In den 90er Jahren war der slowakische Geheimdienst ein williges Werkzeug unter Premier Meciar. Was die Spione anrichteten, weiß keiner. An Aufklärung dieser jüngsten Vergangenheit scheint jedoch kaum einer interessiert.

Als vor vier Jahren die Regierung von Mikulas Dzurinda in der Slowakei die Geschäfte übernahm, gehörte zu den erstrangigen sicherheitspolitischen Aufgaben die komplette Umgestaltung des Geheimdienstes, des so genannten Slowakischen Informationsdienstes (SIS). Der war in den vorangegangenen Jahren zwischen 1994 und 1998, als in Bratislava die links-nationalistische Regierung von Vladimir Meciar das Sagen hatte, zu einem Machtinstrument des Kabinetts geworden. Und das in seiner schlimmsten Form.

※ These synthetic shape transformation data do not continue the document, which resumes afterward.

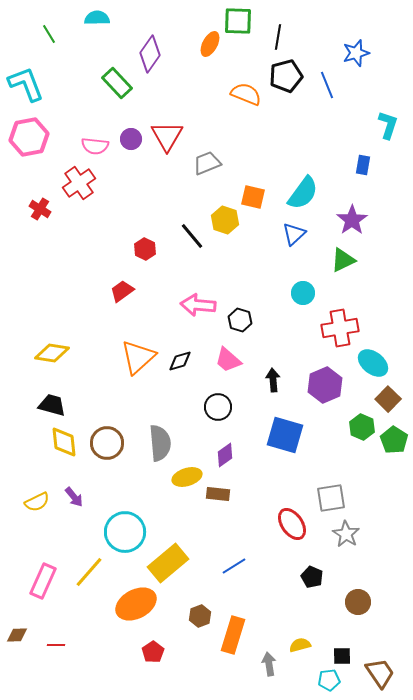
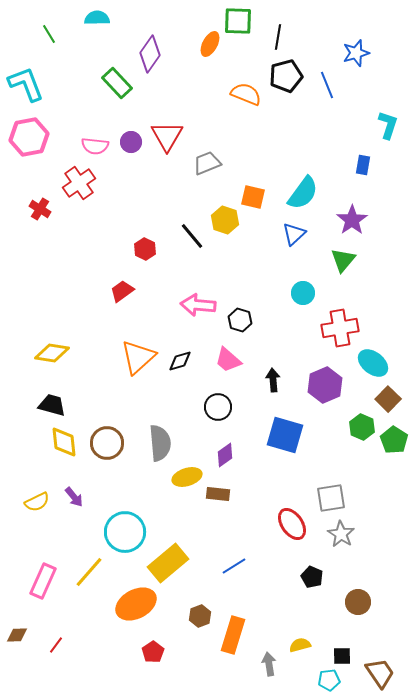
purple circle at (131, 139): moved 3 px down
green triangle at (343, 260): rotated 24 degrees counterclockwise
gray star at (346, 534): moved 5 px left
red line at (56, 645): rotated 54 degrees counterclockwise
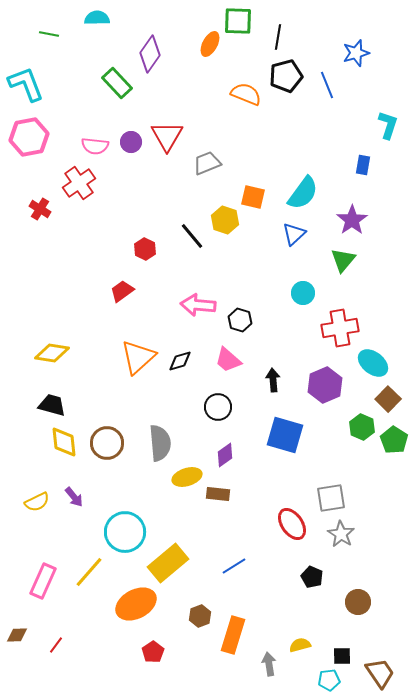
green line at (49, 34): rotated 48 degrees counterclockwise
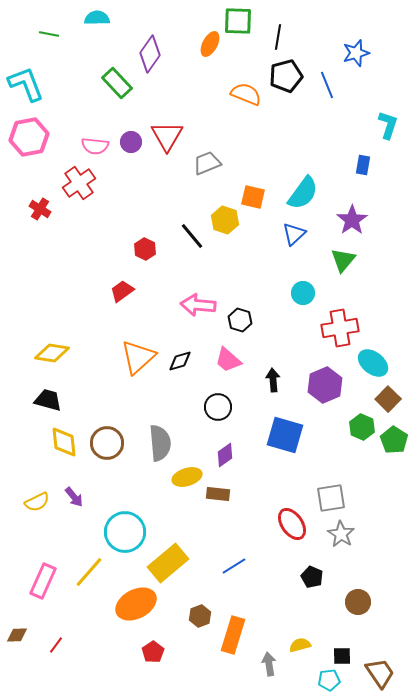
black trapezoid at (52, 405): moved 4 px left, 5 px up
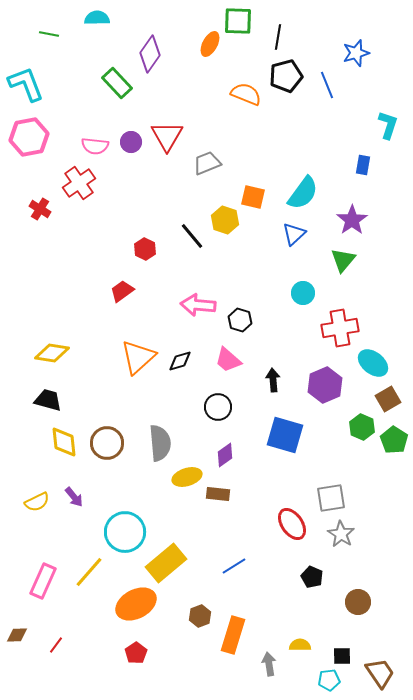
brown square at (388, 399): rotated 15 degrees clockwise
yellow rectangle at (168, 563): moved 2 px left
yellow semicircle at (300, 645): rotated 15 degrees clockwise
red pentagon at (153, 652): moved 17 px left, 1 px down
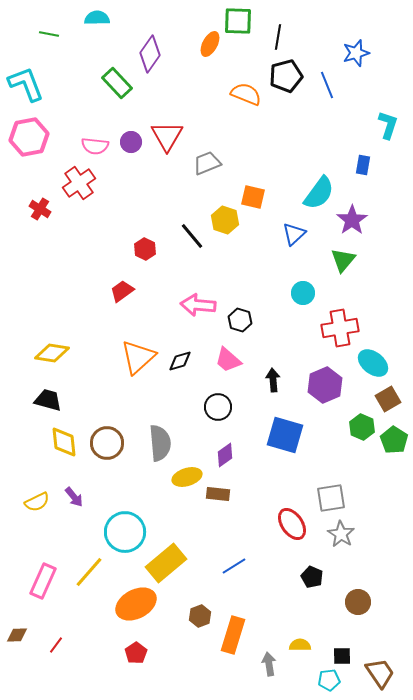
cyan semicircle at (303, 193): moved 16 px right
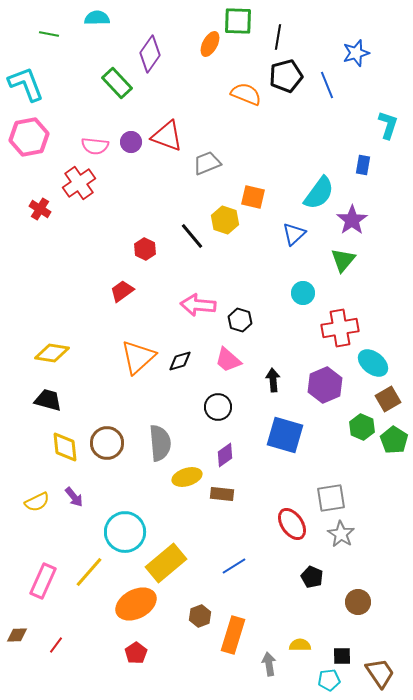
red triangle at (167, 136): rotated 40 degrees counterclockwise
yellow diamond at (64, 442): moved 1 px right, 5 px down
brown rectangle at (218, 494): moved 4 px right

Der Slowakische Informationsdienst unter dem Chef Ivan Lexa hatte die Finger im Spiel, als der Sohn des damaligen Präsidenten Michal Kovac nach Österreich entführt wurde. Der Geheimdienst veranlasste auch die Liquidierung eines seiner Mitarbeiter, der bereit war auszusagen und sein Wissen schon an die slowakischen Medien weitergegeben hatte. Und der Geheimdienst - das belegen aktuelle Untersuchungsergebnisse - verübte Anschläge auf Journalisten, die sich für den Fall interessierten. In den Wahlen von 1998 engagierte sich der Geheimdienst ebenfalls. Wenigstens in einem konkreten Fall kann nachgewiesen werden, dass der SIS oppositionellen Politikern auf einer Wahlveranstaltung 1998 in Nitra Drogen unterschob.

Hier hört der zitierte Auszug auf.